Movies do need conflict. But it's obvious what to do. Just show the real-life consequences of humorless enforcement of the status quo, as Dallas Buyers Club did. https://t.co/Sxziu3HUB7 — balajis.com (@balajis) November 16, 2020
Do you want to get to Mars or just write articles about it? Well, it turns out we are going to have to write articles about it — lots of them — to get to Mars. — balajis.com (@balajis) July 8, 2020
"Specifically, people who know math and science, who have experience in managing and investing, who are technological progressives rather than technological conservatives – these people need to learn to write, report, publish, and direct. We need to consciously build a parallel tech-driven decentralized media ecosystem, and we need it to become the first point of call for anyone seeking to learn about technology."

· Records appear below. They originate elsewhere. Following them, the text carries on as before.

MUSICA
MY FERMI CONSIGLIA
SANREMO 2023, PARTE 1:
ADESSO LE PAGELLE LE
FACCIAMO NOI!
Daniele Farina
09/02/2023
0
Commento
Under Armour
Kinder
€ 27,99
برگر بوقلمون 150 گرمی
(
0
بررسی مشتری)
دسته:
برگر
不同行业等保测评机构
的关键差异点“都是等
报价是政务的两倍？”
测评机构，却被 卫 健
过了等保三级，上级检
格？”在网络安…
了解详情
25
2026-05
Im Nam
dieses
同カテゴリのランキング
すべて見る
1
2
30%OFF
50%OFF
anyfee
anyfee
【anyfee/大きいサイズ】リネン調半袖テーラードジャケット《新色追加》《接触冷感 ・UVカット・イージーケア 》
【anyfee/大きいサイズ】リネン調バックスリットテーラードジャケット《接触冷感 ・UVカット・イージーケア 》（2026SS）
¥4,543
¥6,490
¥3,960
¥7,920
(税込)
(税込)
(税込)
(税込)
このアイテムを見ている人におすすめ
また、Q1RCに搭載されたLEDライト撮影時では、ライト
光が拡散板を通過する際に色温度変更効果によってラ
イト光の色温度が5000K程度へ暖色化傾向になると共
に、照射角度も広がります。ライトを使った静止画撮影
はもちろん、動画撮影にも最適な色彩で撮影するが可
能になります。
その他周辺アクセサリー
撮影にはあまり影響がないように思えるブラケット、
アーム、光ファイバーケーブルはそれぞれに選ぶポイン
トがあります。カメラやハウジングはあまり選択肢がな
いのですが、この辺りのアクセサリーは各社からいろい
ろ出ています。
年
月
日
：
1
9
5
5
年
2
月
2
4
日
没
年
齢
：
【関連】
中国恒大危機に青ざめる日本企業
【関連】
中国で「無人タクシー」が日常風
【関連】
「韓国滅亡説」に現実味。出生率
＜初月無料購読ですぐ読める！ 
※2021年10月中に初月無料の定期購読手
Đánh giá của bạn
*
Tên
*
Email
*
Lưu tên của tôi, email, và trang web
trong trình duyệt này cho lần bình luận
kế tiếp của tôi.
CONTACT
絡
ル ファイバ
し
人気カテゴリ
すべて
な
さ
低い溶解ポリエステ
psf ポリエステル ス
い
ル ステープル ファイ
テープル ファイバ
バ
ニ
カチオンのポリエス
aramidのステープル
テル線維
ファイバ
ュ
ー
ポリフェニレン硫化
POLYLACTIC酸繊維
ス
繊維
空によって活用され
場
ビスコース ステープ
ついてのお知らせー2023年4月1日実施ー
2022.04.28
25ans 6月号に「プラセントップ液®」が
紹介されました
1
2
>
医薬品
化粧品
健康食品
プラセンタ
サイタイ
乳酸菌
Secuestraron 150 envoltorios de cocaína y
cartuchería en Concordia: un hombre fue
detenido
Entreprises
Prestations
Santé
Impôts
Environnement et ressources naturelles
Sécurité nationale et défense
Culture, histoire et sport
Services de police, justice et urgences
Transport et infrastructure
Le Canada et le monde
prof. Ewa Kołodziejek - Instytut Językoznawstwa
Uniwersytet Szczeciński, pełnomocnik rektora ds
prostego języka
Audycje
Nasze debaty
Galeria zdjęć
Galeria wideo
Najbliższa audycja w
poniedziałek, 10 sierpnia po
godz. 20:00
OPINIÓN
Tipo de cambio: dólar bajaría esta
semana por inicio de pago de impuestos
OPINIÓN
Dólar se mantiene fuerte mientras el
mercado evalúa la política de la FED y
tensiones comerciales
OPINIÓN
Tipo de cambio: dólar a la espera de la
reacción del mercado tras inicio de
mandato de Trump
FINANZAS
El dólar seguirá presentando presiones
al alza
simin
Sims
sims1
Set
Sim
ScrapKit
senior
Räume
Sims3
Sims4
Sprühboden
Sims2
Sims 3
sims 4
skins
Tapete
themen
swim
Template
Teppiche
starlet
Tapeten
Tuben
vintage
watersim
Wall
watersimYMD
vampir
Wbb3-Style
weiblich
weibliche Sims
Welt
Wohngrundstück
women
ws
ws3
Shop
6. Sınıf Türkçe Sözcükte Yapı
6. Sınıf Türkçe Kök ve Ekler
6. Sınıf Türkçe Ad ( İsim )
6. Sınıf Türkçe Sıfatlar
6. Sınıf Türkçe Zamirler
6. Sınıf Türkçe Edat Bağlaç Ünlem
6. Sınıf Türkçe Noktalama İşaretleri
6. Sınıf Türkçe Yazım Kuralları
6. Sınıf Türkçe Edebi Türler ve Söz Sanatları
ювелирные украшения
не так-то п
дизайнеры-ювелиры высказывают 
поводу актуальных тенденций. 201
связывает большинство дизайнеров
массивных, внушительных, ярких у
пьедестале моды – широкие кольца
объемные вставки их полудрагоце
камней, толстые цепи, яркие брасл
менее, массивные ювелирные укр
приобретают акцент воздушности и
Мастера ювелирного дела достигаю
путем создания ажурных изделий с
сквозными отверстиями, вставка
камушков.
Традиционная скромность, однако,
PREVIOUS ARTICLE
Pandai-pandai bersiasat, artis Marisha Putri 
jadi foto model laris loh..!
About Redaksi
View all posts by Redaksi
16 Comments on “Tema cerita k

We need: "A lifetime's worth of content that makes the case for immutable money, infinite frontier, artificial intelligence, and eternal life."
Balaji thinks movies would be the most impactful, as movies are the high-bandwith path into the brain. He talks about crypto experts producing pro-crypto movies in this video (~3 min segment):
Luckily, AI is democratizing filmmaking.
Open source Hollywood might outcompete Hollywood over time.
- all content in public domain
- all shot on phones or using virtual influencers
- any remix allowed and encouraged
- all code for special fx included
Falling production costs are making this more feasible. — balajis.com (@balajis) June 25, 2020
But AI video is democratizing movie making by allowing anyone to create Hollywood-quality videos, even if they are a kid in Alaska or India or Nigeria without millions of dollars.
That means more art, from more diverse perspectives. — balajis.com (@balajis) April 7, 2020
We need to change the visuals. Regulation is holding back technological progress. And technological progress is a better bet to solve many problems than political progress.
Every company needs to become a media company and tell their story. We need citizen journalism: experts telling the stories of their own field. We need regulators competing for technological progressive citizens.
Create content that makes the case for technological progress. To inspire new founders, but also to make the world, including the regulators themselves, more optimistic about technological progress.
Corona was an overnight failure, years in the making. And it was made by the regulatory state & its cheerleaders, who disabled America’s ability to quickly innovate in the physical world.